Iniciámos a peregrinação a pé pela aldeia. Quase nenhuma emoção perante o lugar em que outrora se ergueu a casa natal. Está guardada para mais à frente, no que resta da casa que foi dos avós maternos.
Pilar acha que deve comprar o espaço. Não parece ser essa a sua ideia
Desfia recordações para o fotógrafo espanhol, que pretende ilustrar, com imagens desta peregrinação, o texto que a revista de domingo do El Pais lhe vai dedicar, na série com grandes escritores mundiais deste Verão de 2001.
Os locais gostam de lembrar que a aldeia, administrativamente situada no concelho da Golegã, tem foral desde D. Sancho II e que é a mesma a que, antes da fundação de Portugal, chamavam Santa Maria do Almonda. Características edificações na rua principal constituem a prova de que ali se ergueram, a partir do século XII, palácios, solares, igrejas e capelas, o mesmo será dizer, "ali se foi construindo um país".
A Azinhaga foi, nos célebres concursos salazaristas de António Ferro, a "aldeia mais portuguesa do Ribatejo". O contacto com os toiros, nas fainas do campo, fez da raça de maiorais desta terra "de lezírias e espargais", pelo saber, os mais famosos campinos das terras da Borda d"Água, diz uma nota do rancho folclórico "Os Campinos da Azinhaga", lida durante a breve paragem para almoço.

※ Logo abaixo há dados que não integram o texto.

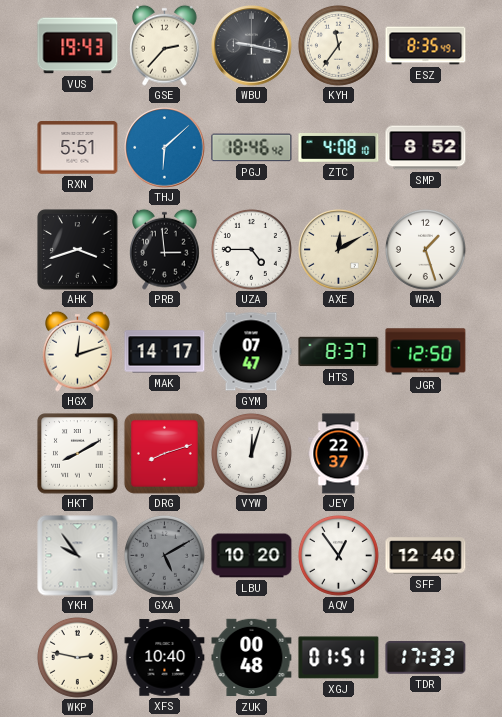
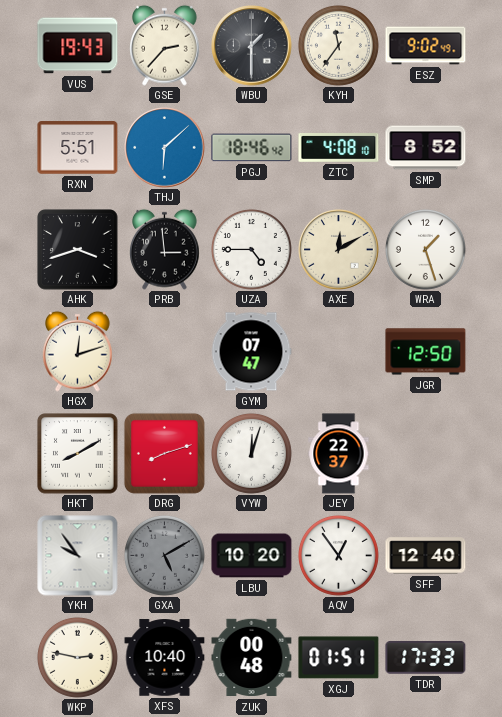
WBU: 9:17 -> 1:30
ESZ: 8:35 -> 9:02
MAK: 14:17 -> none
HTS: 8:37 -> none
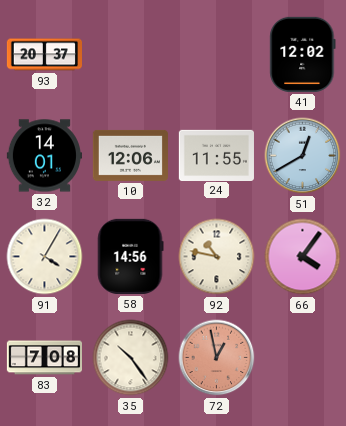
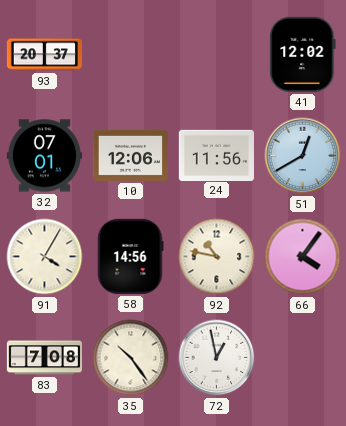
32: 14:01 -> 07:01
24: 11:55 -> 11:56
72 dial: salmon -> white
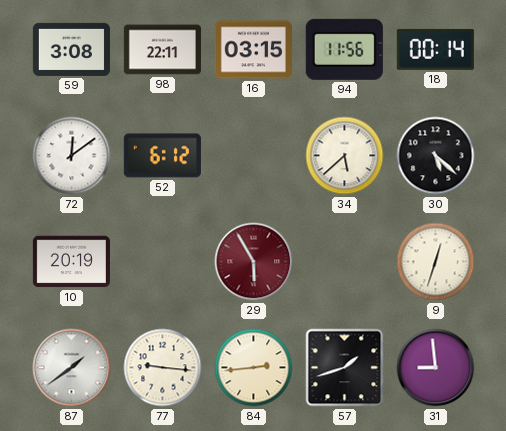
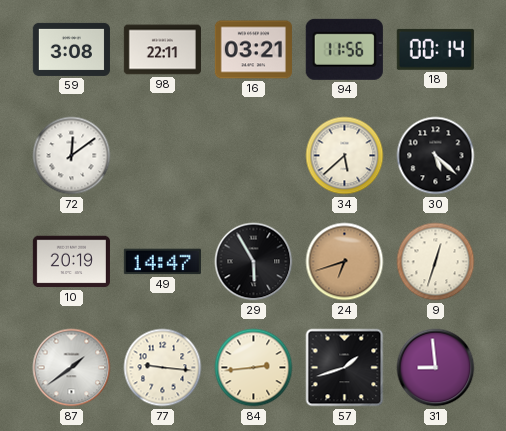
16: 03:15 -> 03:21
52: 6:12 -> none
49: none -> 14:47
29 dial: burgundy -> black
24: none -> 6:42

Não foi para estas divagações, contudo, que José Saramago se deslocou de Lisboa. Sobe, e nós com ele, ao campanário da igreja. Dá um beijo a uma prima, encontrada na rua. Ruma ao Paul do Boquilobo, para onde gostava de ir, em longas viagens de dias, e para onde - torna-se claro nos gestos, nas recordações, na insistência em ir até onde o carro pode chegar - não se importava nada de partir agora mesmo em nova aventura. Boquilobo, oferecida, depois da crise de 1385 por D. João I a João das Regras com a legenda "Melhor lhe dera se melhor houvera".
Passados cinco anos, estas recordações tomam a forma de livro - As Pequenas Memórias (Editorial Caminho) - que aqui mesmo vai ser lançado, em cerimónia de ressonância internacional, na próxima quinta-feira, 16, num regresso simbólico aos lugares da infância e adolescência do escritor, na aldeia ribatejana.
Casas, oliveiras, arbustos, dois rios, um pântano. Que importa que deles só restem os dois últimos? Que tenha desaparecido sob um monte de escombros a casa que foi a pobríssima morada dos avós maternos de quem os leitores já sabem os nomes, desde o discurso de aceitação do Nobel da literatura, em 1998 (Josefa e Jerónimo se chamam, este último, analfabeto, "o mais sábio dos homens" que Saramago conheceu)? Que importam os estragos do prémio da CEE sobre os olivais desaparecidos?
A cada instante, José levantará as paredes da casa branca, plantará as oliveiras, fechará o postigo da porta e a cancela do quintal e dirá: "Avó, vou por aí dar uma volta", e ouvi-la-á responder: "Vai, vai", meterá "um bocado de pão de milho e um punhado de azeitonas e figos secos no alforge", pegará num pau para qualquer mau encontro canino e partirá para uma das quatro partes em que o universo se dividia então para a criança "melancólica", para o adolescente "contemplativo e não raro triste" que era ele: o rio, "os olivais e os duros restolhos do trigo já ceifado", a mata de tramagueiras, faias, freixos e choupos que ladeia o Tejo, um pouco à frente da confluência com o Almonda, ou o Paul do Boquilobo, "um lago, um pântano, uma alverca que o criador das paisagens se tinha esquecido de levar para o paraíso".
Tudo nítido setenta anos depois - paisagem, gentes, afectos -, numa revisitação através do "poder reconstrutor da memória". E da literatura. Adelino Gomes".